How Virtual Reality is Influencing Charities.
Posted by Will Shadbolt
We live in an age of statistics. This many people suffered from this disease last year, that many died from hunger. It's easy to get desensitized to stories from the third world, which is unfortunate, because some of these impoverished people require others to rise into action to help them. But as technology improves, efficient ways off cutting through the numbers and getting dedicated volunteers up close and personal is becoming possible.
Last December, a large group of men and women went to the Metropolitan Museum of Art in New York to visit rural Ethiopia. No planes or tickets were involved, just headsets and earphones. They were all there for an annual black-tie fundraising event for Charity: Water, a nonprofit that gives access to drinkable water to thousands each year. After dinner but before the fundraiser, everyone put on their devices. A nine-minute-long virtual reality video began to play. It follows a 13-year-old Ethiopian girl named Selam for a week and opens on her gathering water that could be full of diseases and leeches. It concludes with workers arriving in the village and drilling a well. Water gushes forth on to the baked desert landscape, much to the relief of its people.
As the movie played, spouses grabbed each other's hands for comfort, tears were flowing, and applause resounded when the team hit water. The fundraising event was a huge success, with donors giving $2.4 million. The film has had similar success elsewhere. When one donor visited the charity's office and saw the video, he increased the amount he was giving from $60,000 to $400,000. Since being released to the public, it's garnered over a million views on Facebook and is viewable on Youtube.
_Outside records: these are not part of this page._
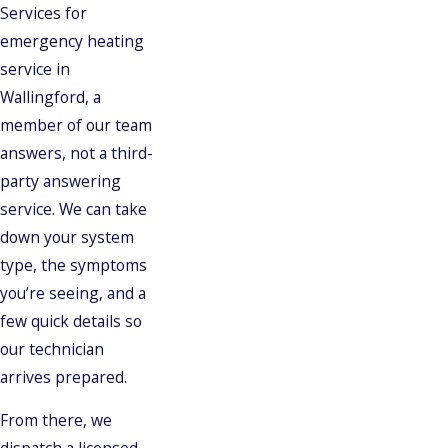
Services for
emergency heating
service in
Wallingford, a
member of our team
answers, not a third-
party answering
service. We can take
down your system
type, the symptoms
you’re seeing, and a
few quick details so
our technician
arrives prepared.
From there, we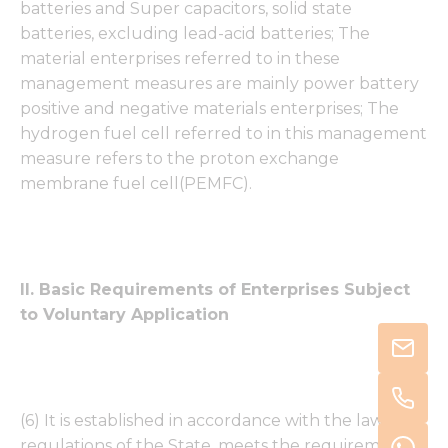
batteries and Super capacitors, solid state
batteries, excluding lead-acid batteries; The
material enterprises referred to in these
management measures are mainly power battery
positive and negative materials enterprises; The
hydrogen fuel cell referred to in this management
measure refers to the proton exchange
membrane fuel cell(PEMFC).
II. Basic Requirements of Enterprises Subject
to Voluntary Application
(6) It is established in accordance with the laws and
regulations of the State, meets the requirements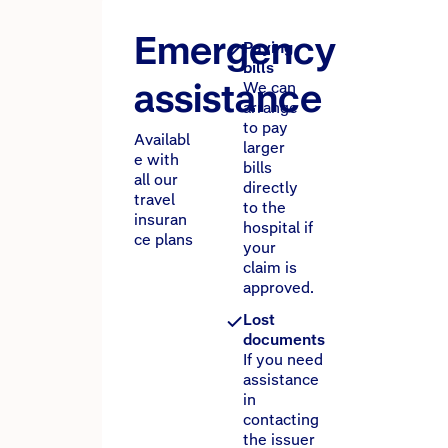
Emergency
Paying
bills
assistance
We can
arrange
to pay
Availabl
larger
e with
bills
all our
directly
travel
to the
insuran
hospital if
ce plans
your
claim is
approved.
Lost
documents
If you need
assistance
in
contacting
the issuer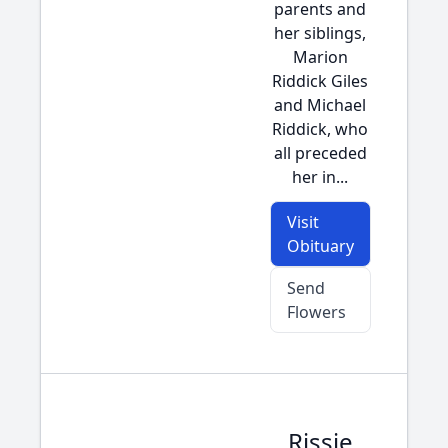
parents and
her siblings,
Marion
Riddick Giles
and Michael
Riddick, who
all preceded
her in...
Visit
Obituary
Send
Flowers
Rissie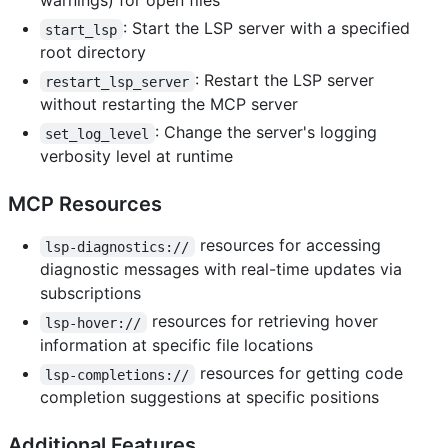
warnings) for open files
: Start the LSP server with a specified
start_lsp
root directory
: Restart the LSP server
restart_lsp_server
without restarting the MCP server
: Change the server's logging
set_log_level
verbosity level at runtime
MCP Resources
resources for accessing
lsp-diagnostics://
diagnostic messages with real-time updates via
subscriptions
resources for retrieving hover
lsp-hover://
information at specific file locations
resources for getting code
lsp-completions://
completion suggestions at specific positions
Additional Features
Although production was pricey, with the budget clocking in at $100,000, the effort clearly paid off. Many other charities agree that despite the costs involved, VR is worth it. Education nonprofit Pencils of Promise used VR to show the effect of proper education in Ghana. A 90-second video illustrates what it's like to learn while huddled under a tree before revealing a new building that the organization had erected. The VR clip helped Pencils of Promise raise $1.9 million.
Even Oculus VR is throwing itself into the fray. It is setting up a program entitled "360 Bootcamp for Nonprofits," which will begin this summer and put 10 young filmmakers together with 10 nonprofits to make short VR films. These will then be presented at the 2017 Sundance Film Festival.
No matter the cause—be it famine, poverty, the environment, refugees, or education—VR videos have had major success in generating money. As donors view these causes in the first person, they are brought that much closer into the stories, which suddenly are not just numbers and text on a page but a way real people live everyday.